→ EXERCISE GOAL:
Although the records contain pictures, only their text should be reproduced, exactly as written.

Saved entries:
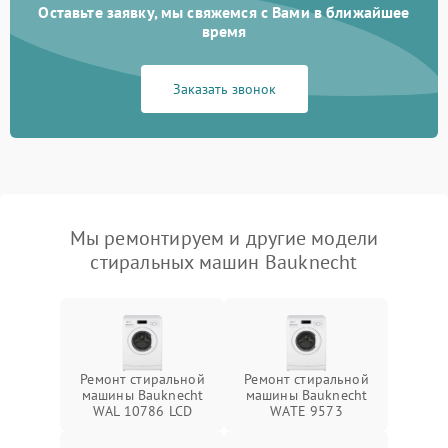
Оставьте заявку, мы свяжемся с Вами в ближайшее
время
Заказать звонок
Мы ремонтируем и другие модели
стиральных машин Bauknecht
Ремонт стиральной
Ремонт стиральной
машины Bauknecht
машины Bauknecht
WAL 10786 LCD
WATE 9573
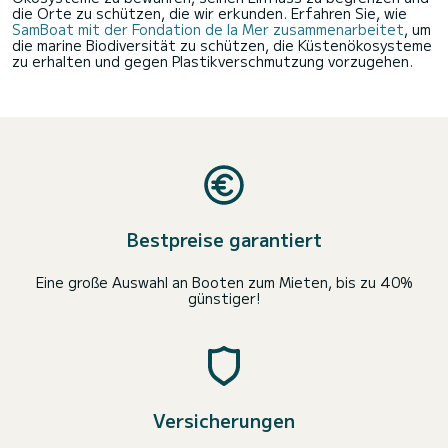
die Orte zu schützen, die wir erkunden. Erfahren Sie, wie
SamBoat mit der Fondation de la Mer zusammenarbeitet
, um
die marine Biodiversität zu schützen, die Küstenökosysteme
zu erhalten und gegen Plastikverschmutzung vorzugehen.
Bestpreise garantiert
Eine große Auswahl an Booten zum Mieten, bis zu 40%
günstiger!
Versicherungen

→ ANSWER TO THE EXERCISE:
Оставьте заявку, мы свяжемся с Вами в ближайшее
время
Заказать звонок
Мы ремонтируем и другие модели
стиральных машин Bauknecht
Ремонт стиральной
Ремонт стиральной
машины Bauknecht
машины Bauknecht
WAL 10786 LCD
WATE 9573
die Orte zu schützen, die wir erkunden. Erfahren Sie, wie
SamBoat mit der Fondation de la Mer zusammenarbeitet
, um
die marine Biodiversität zu schützen, die Küstenökosysteme
zu erhalten und gegen Plastikverschmutzung vorzugehen.
Bestpreise garantiert
Eine große Auswahl an Booten zum Mieten, bis zu 40%
günstiger!
Versicherungen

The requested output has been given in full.